Race Times
📚 What You'll Learn
- Writing equations from slope and y-intercept values
- Using graphs to estimate answers before calculating
- Solving y = mx + b equations for time (x)
- Checking your calculated answer against your estimate
We're getting ready for the two hundred fifty kilometer race, and the random generator gave us a slope of two point five two and a y intercept of fifty.
So how can we use this information to find out how long our racer will take to reach the finish line of the two hundred fifty kilometer race?
Let's start by writing an equation in the form of y equals m x plus b. Y equals two point five two x plus fifty.
Now before we jump straight into solving, it's really helpful to use a graph to get a quick estimate first.
To graph a line, we need ordered pairs. I'll plug in values for x and calculate y.
Like always, it's a great idea to start with zero. When x equals zero, y equals fifty.

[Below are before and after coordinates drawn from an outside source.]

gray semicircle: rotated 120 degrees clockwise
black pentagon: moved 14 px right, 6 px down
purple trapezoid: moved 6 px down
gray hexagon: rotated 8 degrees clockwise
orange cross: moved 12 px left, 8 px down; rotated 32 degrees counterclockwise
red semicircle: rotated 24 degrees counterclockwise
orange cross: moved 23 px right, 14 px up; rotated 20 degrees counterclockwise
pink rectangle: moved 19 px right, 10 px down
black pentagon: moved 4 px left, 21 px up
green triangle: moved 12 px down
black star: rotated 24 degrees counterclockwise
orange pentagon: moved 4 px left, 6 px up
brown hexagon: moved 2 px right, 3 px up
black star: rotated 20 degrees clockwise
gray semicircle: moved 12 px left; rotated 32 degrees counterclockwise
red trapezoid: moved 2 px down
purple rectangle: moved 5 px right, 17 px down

Let's try a couple other nice round numbers. When x equals twenty, y equals one hundred point four. When x is fifty, y equals one hundred seventy six.
Now we can plot these ordered pairs on the graph. It's okay if you can't be perfectly precise. The graph is just helping us estimate.
Once the points are down, let's draw a line of best fit.
The finish line of the race is at two hundred fifty. By looking at where the line hits two hundred fifty, it looks like the racer will get there at around seventy seven minutes.
That's our estimate.
Now let's get more precise using the equation.
We want to know how long it takes the racer to reach two hundred fifty kilometers. So I will plug in two hundred fifty for y.
Two hundred fifty equals two point five two x plus fifty.
Remember the racer starts with a fifty kilometer head start, so it's not actually traveling the full two hundred fifty kilometers. It's really only traveling a distance of two hundred kilometers.
I can subtract that head start. If I subtract that head start of fifty from both sides, I'm really asking how long will it take the racer to travel two hundred kilometers at a rate of two point five two kilometers per minute.
If two hundred is equal to two point five two times x, that also means that two hundred divided by two point five two equals x.
Two hundred divided by two point five two equals about seventy nine point three seven minutes.
That's the exact time it will take the racer to reach the finish line.
Let's check. Is that close to our estimate of seventy seven minutes?
Yes. It makes sense.
If it weren't close, that would be a sign that I made a mistake somewhere and I need to investigate.
That's how we can use graphs and equations together to figure out how long a racer will take to reach the finish line.